Introduction

Ti-Nb based alloys are potential candidates to develop Ni-free shape memory alloys (SMAs) because of their nontoxic elements, pronounced biocompatibility and low elastic modulus (Ref 1,2,3,4,5). Martensitic transformation from the disordered body-centered cubic β phase to the orthorhombic α″ martensite phase occurs in the Ti-Nb-based alloys when the alloying content is above a critical value (Ref 6, 7). Ascribing to the thermoelastic martensitic transformation, satisfactory shape memory effect (SME) and superelasticity (SE) can be obtained in Ti-Nb-based alloys (Ref 8, 9). However, one disadvantage for such alloys is the instability of martensitic transformation during thermal cycling, which severely limits their applications (Ref 10, 11).
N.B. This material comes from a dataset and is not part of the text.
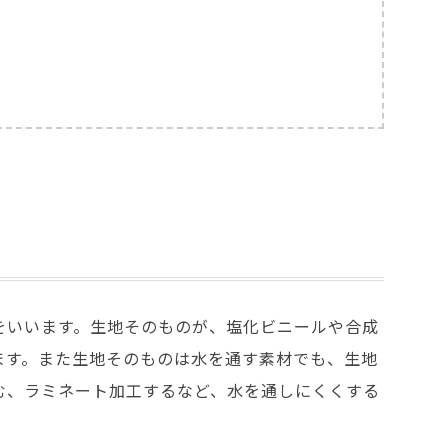
をいいます。生地そのものが、塩化ビニールや合成
ます。また生地そのものは水を通す素材でも、生地
む、ラミネート加工するなど、水を通しにくくする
For example, in the Ti-22Nb alloy, the martensitic transformation start temperature (Ms) decreases from 147 °C (the 1st cycle) to below − 100 °C (the 2nd cycle) when it is thermally cycled from − 100 to 240 °C (Ref 11). It is generally recognized that the active ω phase formation in Ti-Nb-based alloys causes the degeneration of phase transformation temperatures. The ω phase forms readily in Ti-Nb-based alloys when they are aged in the temperature range from 100 to 600 °C (thermal ω phase) (Ref 6). Besides, the ω phase can even be formed by quenching from a high temperature, which is the so-called athermal ω phase (Ref 6). Once the ω phase forms, it decreases the martensitic transformation temperatures dramatically and even suppresses the transformation completely by changing the composition of the matrix or mechanically suppressing the martensitic transformation.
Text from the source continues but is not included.